Nas propriedades onde havia interferência da telefonia celular, era maior a
quantidade de deformações e os animais apresentavam distúrbios em seu
comportamento no pasto, ao alimentar-se e ao deitar. Os resultados do
estudo indicaram uma "relação
entre a exposição a ondas eletromagnéticas e o comportamento dos
animais".
Tão logo os resultados preocupantes deste estudo foram
divulgados, houve um grito por parte do Ministério do Meio Ambiente do
Estado da Bavária — o estudo ainda não estava definitivamente concluído e,
portanto, não havia sido liberado para divulgação. Mais tarde, a versão
oficial e definitiva não apresentou qualquer alerta. Possíveis relações
foram minimizadas.
Agora também se sabe o motivo: as operadoras das redes
de telefonia celular arcaram com 50% dos custos do estudo. Em
contrapartida, podiam influenciar na escolha das propriedades e estar
presentes durante a elaboração do laudo final. As propriedades deveriam ser
escolhidas em proporção igual pelas operadoras, pelo Ministério do Meio
Ambiente da Bavária e pelos veterinários. No entanto, sabe-se que
aproximadamente 2/3 das propriedades foram escolhidos pelas operadoras e
apenas 1/3 foi escolhido pelos veterinários. A influência nos resultados é
evidente: as operadoras podem ter escolhido propriedades onde as torres de
transmissão próximas foram instaladas há pouco tempo. Os seus efeitos
portanto ainda não seriam perceptíveis.
Além disso, a classificação das propriedades quanto à
carga eletromagnética recebida não foi feita da maneira apropriada, o que
afeta os resultados. No laudo final até consta que as propriedades "certamente poderiam ter
sido selecionadas com mais critério".
Na avaliação final, a representação dos resultados foi
influenciada. Fotos de deformações e anomalias foram rejeitadas com o
argumento de que não se desejava realizar um show de horror. A conclusão
mais importante dos cientistas — "Estes
resultados mostram que não há motivo para cessar o alerta em relação à
interferência de campos eletromagnéticos." — foi simplesmente excluída na versão oficial.

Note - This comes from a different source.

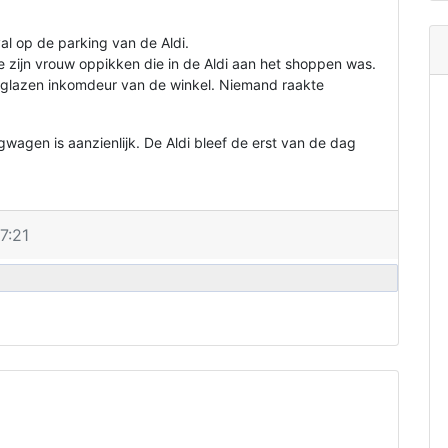
l op de parking van de Aldi.
zijn vrouw oppikken die in de Aldi aan het shoppen was.
 glazen inkomdeur van de winkel. Niemand raakte
agen is aanzienlijk. De Aldi bleef de erst van de dag
7:21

Temos aqui, portanto, um estudo — que custou 800 mil
marcos alemães — que, em primeiro lugar, foi malfeito; em segundo lugar,
foi influenciado pelas operadoras; em terceiro lugar, exige novas pesquisas
e, por fim, inocenta e adultera a gravidade dos riscos. Tão logo algum
interesse econômico prevaleça, a defesa do consumidor será posta de lado.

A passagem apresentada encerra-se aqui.